Andrej_Krnac's avatar
Andrej_Krnac
Icon for Nimbostratus rankNimbostratus
Jul 31, 2019

healthiness of F5 - help with errors

Dear Gents,

 

I am reviewing /var/log/ltm logs and KPI statistics on two high available F5s running on release 12.1.3. I am looking for root cause of high memory or CPU usages. There are several problems bellow.

 

Q1 First of all other memory utilization is hitting 70 % (tmm memory just 20%). Also CPU usage is hitting over 70% in peaks. Is there any hint how or where to start high memory or CPU usage issue troubleshooting? F5 is used as loadbalancer. There is very low traffic flowing across F5s around 50 Mbps.

Q2 There is seen in ltm logs following error: mcpd[7118]: Sync of device group /Common/device-group-failover-2530624eebc7 to commit id 6666 Is it something on which keep eye?

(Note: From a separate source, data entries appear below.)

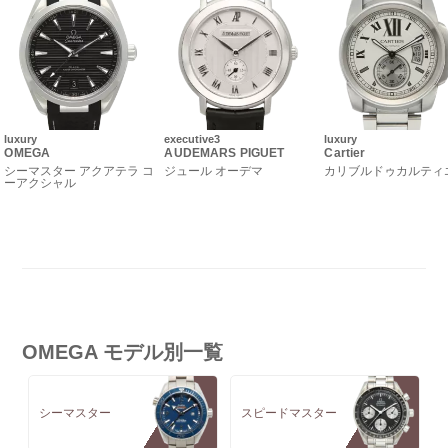
luxury
executive3
luxury
OMEGA
AUDEMARS PIGUET
Cartier
シーマスター アクアテラ コ
ジュール オーデマ
カリブルドゥカルティ
ーアクシャル
OMEGA モデル別一覧
シーマスター
スピードマスター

Q3 There is error with unreachable pool member and failing monitor ( err f5-A tmm[12726]: No members available for pool /poolX/pool_A

ltm 07-31 05:43:50 notice f5-A mcpd[7118]: Pool /part_X/pool_A member /part_www/10.XX.YY.ZZ:80 monitor status down). I can fix it easily but can such unreachable pool member use high CPU or Memory usage?

 

Any advice helping troubleshooting errors above would be highly appreciated. Many thanks

 

Regards

 

Andy

1 Reply

  • Hi Andy,

     

    I believe I can answer some of your questions.

     

    Q1: The "other memory" is basically just memory being used by Linux processes and other non-TMM related things. It is fairly typical to see it's usage around 70%. So unless you see it steadily increasing, you shouldn't need to worry about it. We also have an article that talks a bit more about memory.

     

    K16419: Overview of BIG-IP memory usage

    https://support.f5.com/csp/article/K16419

     

    As far as high CPU usage is concerned, that can depend on how many modules you have provisioned and what kind of traffic is being passed. If you are concerned with it then I would recommend opening a ticket with support just to have someone take a closer look at a qkview from the device to see if the usage appears to be normal or not.

     

    Q2: Is that the full log as it appears in /var/log/ltm? If it isn't then please share the full log. Based on what you included it looks like a configsync of the "device-group-failover-2530624eebc7" occurred but it doesn't seem to say anything more. Are there any other logs around that time related to a sync that took place? Typically we would either see in the logs that the sync failed or that it was successful. It may be worth reviewing the logs of the peer device at that same timestamp as well to see if it logged anything about the sync between the two peers.

     

    Q3: The health monitor will use a small amount of both memory and CPU but I wouldn't expect any noticeable difference in usage from a pool member being unreachable. At any given time the monitor should simply be checking to see if it can reach the pool member and if it can it will send it's health checks at the interval that you have configured within the monitor. That shouldn't cause the CPU or memory to spike up.

     

    -Nathan F